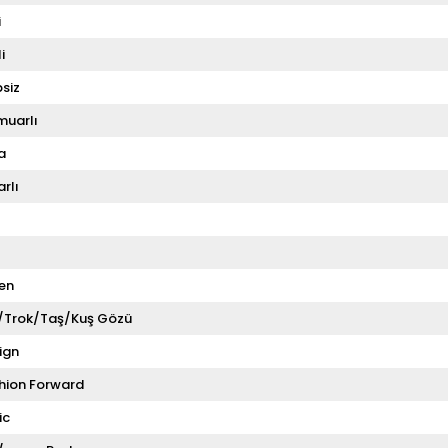
i
i
siz
muarlı
a
rlı
en
i/Trok/Taş/Kuş Gözü
ign
hion Forward
ic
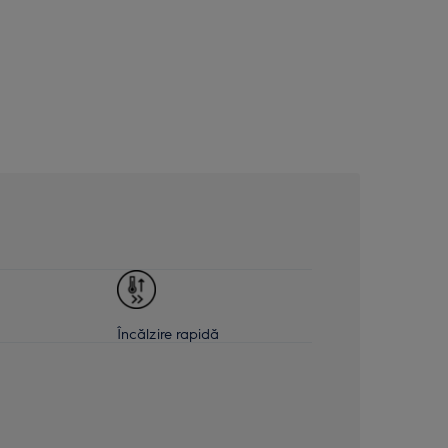
Încălzire rapidă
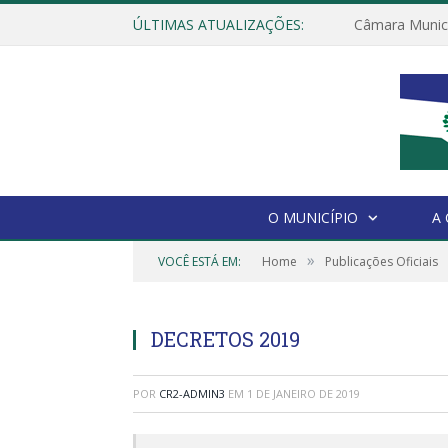
ÚLTIMAS ATUALIZAÇÕES:
O MUNICÍPIO
A
»
VOCÊ ESTÁ EM:
Home
Publicações Oficiais
DECRETOS 2019
POR
CR2-ADMIN3
EM
1 DE JANEIRO DE 2019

• • •

:: REQUIREMENT ::
Write out the data exactly, and exclude every picture it holds.

:: EXERCISE SOLUTION ::
i
i
siz
muarlı
a
rlı
en
i/Trok/Taş/Kuş Gözü
ign
hion Forward
ic
Încălzire rapidă
ÚLTIMAS ATUALIZAÇÕES:
O MUNICÍPIO
A
»
VOCÊ ESTÁ EM:
Home
Publicações Oficiais
DECRETOS 2019
POR
CR2-ADMIN3
EM
1 DE JANEIRO DE 2019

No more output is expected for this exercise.